WFXY
- Middlesboro, Kentucky; United States;
- Frequency: 1490 kHz
- Branding: 98 Rock

Programming
- Format: Classic rock
- Affiliations: ABC News Radio

Ownership
- Owner: Penelope, Inc.
- Sister stations: WQJM

History
- First air date: March 1, 1969 (as WAFI at 1560)
- Former call signs: WAFI (1969–1976)
- Former frequencies: 1560 kHz (1969–1982)
- Call sign meaning: "Foxy" (previous branding)

Technical information
- Licensing authority: FCC
- Facility ID: 14070
- Class: C
- Power: 1,000 watts unlimited
- Transmitter coordinates: 36°36′47″N 83°42′34″W﻿ / ﻿36.61306°N 83.70944°W
- Translator: 98.3 W252EE (Middlesboro)

Links
- Public license information: Public file; LMS;
- Webcast: Listen Live
- Website: foxyfm983.com

= WFXY =

WFXY (1490 AM) is a radio station broadcasting a classic rock format to the Middlesboro, Kentucky, United States, area. The station is currently owned by Penelope, Inc. and features programming from ABC News Radio.

==History==
WFXY signed on in 1969, with the call letters WAFI at 1560 kHz. Programming included a full-service format with pop and country music. In the late 1970s, the station moved to a full-time Top 40 format and changed to the current frequency to add nighttime service. Currently, WFXY broadcasts from a tower site on Bloomsbury Avenue in Middlesboro, 24 hours per day.
The 1490 kHz frequency was originally occupied by station WMIK in Middlesboro from its sign-on date in 1948. WMIK, now a Southern Gospel station, moved to its present frequency at 560 kHz after the station's owners purchased Middlesboro station WCPM in May 1950. When WMIK changed frequencies, the 1490 kHz frequency remained unused until 1977. During that year, the station's frequency and call letters were changed; WAFI at 1560 kHz became WFXY at 1490 kHz. A few months later, WFXY moved its tower and transmitter from a location off US-25E to its present location.

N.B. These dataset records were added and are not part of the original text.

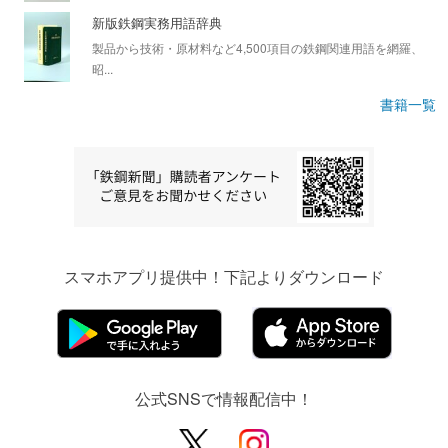
新版鉄鋼実務用語辞典
製品から技術・原材料など4,500項目の鉄鋼関連用語を網羅、
昭...
書籍一覧
スマホアプリ提供中！下記よりダウンロード
公式SNSで情報配信中！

In late 2005, WFXY and its parent company, Countrywide Broadcasters, Inc., were acquired by Joshua Wilkey, a North Carolina businessman who moved to Middlesboro to run WFXY and sister station WANO. The station has since dropped the satellite format it was airing (Westwood One/Dial Global's "Bright AC") in favor of local DJs and automation.

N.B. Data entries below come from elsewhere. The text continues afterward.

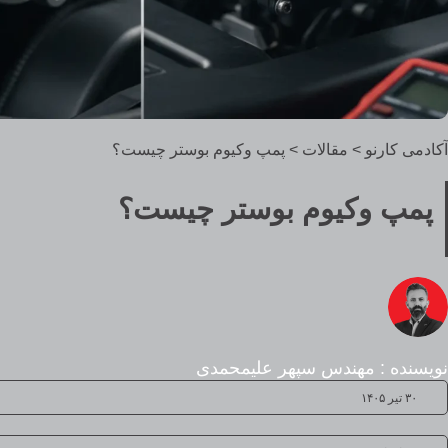
آکادمی کارنو
>
مقالات
>
پمپ وکیوم بوستر چیست؟
پمپ وکیوم بوستر چیست؟
نویسنده : مهندس سپهر علیمحمدی
۳۰ تیر ۱۴۰۵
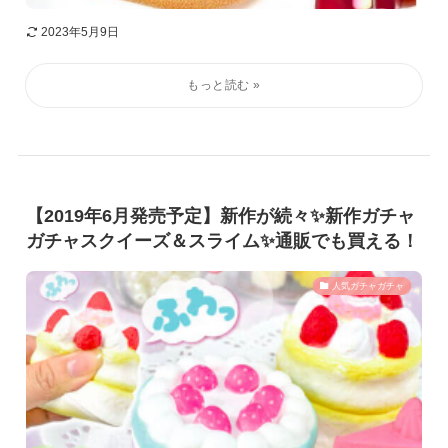
2023年5月9日
【2019年6月発売予定】新作が続々✨新作ガチャ
ガチャスクイーズ＆スライム✨通販でも買える！
人気ガチャガチャ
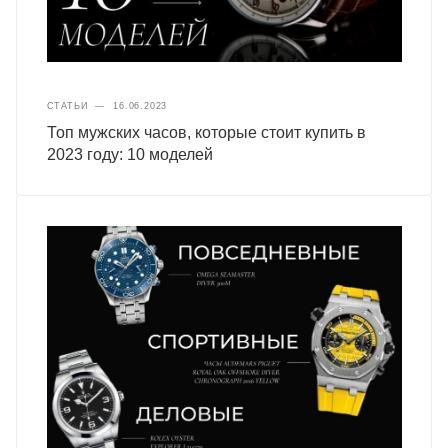
СТАТЬИ
—
16.06.2023
Топ мужских часов, которые стоит купить в
2023 году: 10 моделей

In 2009, the station was sold to Penelope, Inc. During a studio move and upgrading of equipment, the station simulcasted the sister station's programming until June 1, 2013.

On June 1, 2013, WFXY changed their format from country (simulcasting WANO 1230 AM) to classic hits, branded as "Foxy 1490". Bringing back the original sound of FOXY Radio that dominated the local market since 1969.

On October 14, 2018, the station went discontinued because a local man crashed his truck into the station's transmitter tower in an apparent act of vandalism. Joshua Lee was arrested the next day. Station owner Frank Smith said it may take 2–3 months to repair the transmitter and get the station back playing.